The iterative approach naturally lends itself to progressive loading. Instead of waiting for a full page of results, the API supports a progressive mode where each iteration returns its results immediately.

The pagination cursor carries the scan state:

interface CursorPayload {
  c?: string;  // last row's created_at
  i?: string;  // last row's id
  d: 'next' | 'prev';
  // Progressive fields:
  n?: number;  // accumulated results so far
  w?: string;  // where the time window scan left off
  g?: number;  // current granularity index (0-5)
}

The frontend receives partial results and renders them immediately while requesting the next batch. From the user's perspective, results start appearing almost instantly, with more filling in as the scan continues.

The results

The combination of bucketed storage and variable-window scanning transformed our search performance:

• Average latency: From 30+ seconds (when queries completed at all) to ~400ms
• p99 latency: Under 1.4 seconds (previously queries would simply time out)
• Reliability: Zero timeout-related search failures, down from a regular occurrence

The two techniques complement each other well. Bucketing reduces the data read per row (column pruning), while variable-window scanning reduces the number of rows scanned (time-range pruning). Together, they attack both dimensions of the problem.

What we learned

Hash on what you filter on. Sentry's approach of hashing on keys works for their OLAP workload where they aggregate across many spans. Our exact-match workload benefits from hashing on values instead. The right bucketing strategy depends on your query pattern.

Start small, expand. The iterative scanning approach is a bet that most queries find results in recent data. For our workload, that bet pays off overwhelmingly. But it's the adaptive granularity — the hysteresis — that makes it robust. Without it, edge cases (high-volume teams, rare search terms) would still degrade.

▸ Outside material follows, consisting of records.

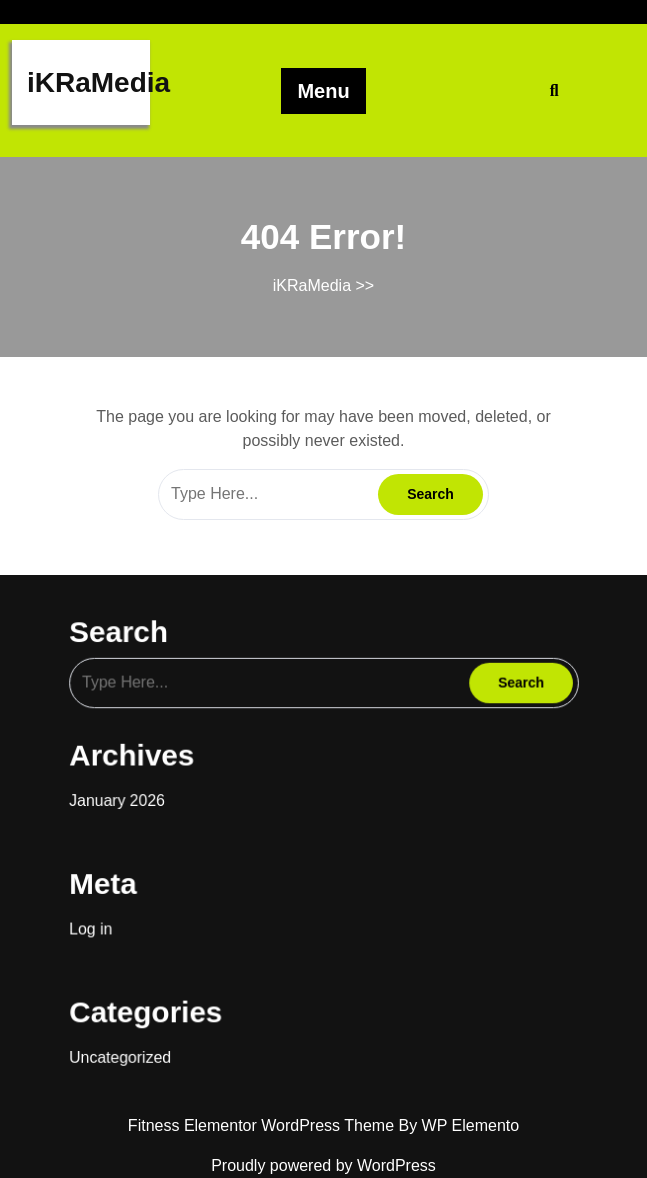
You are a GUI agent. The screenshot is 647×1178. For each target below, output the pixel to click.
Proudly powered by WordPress (323, 1165)
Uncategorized (132, 1036)
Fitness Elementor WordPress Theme (263, 1125)
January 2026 (129, 796)
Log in (105, 916)
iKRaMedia (98, 82)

Probe before you scan. The lightweight probe queries add a round-trip but save potentially dozens of wasted iterations. For searches where the matching data is sparse or clustered in a specific time period, probes are the difference between milliseconds and seconds.

Progressive loading changes the UX contract. When you can show some results in 200ms instead of all results in 30 seconds, the perceived performance improvement is even larger than the raw numbers suggest. Users start their debugging workflow immediately instead of waiting.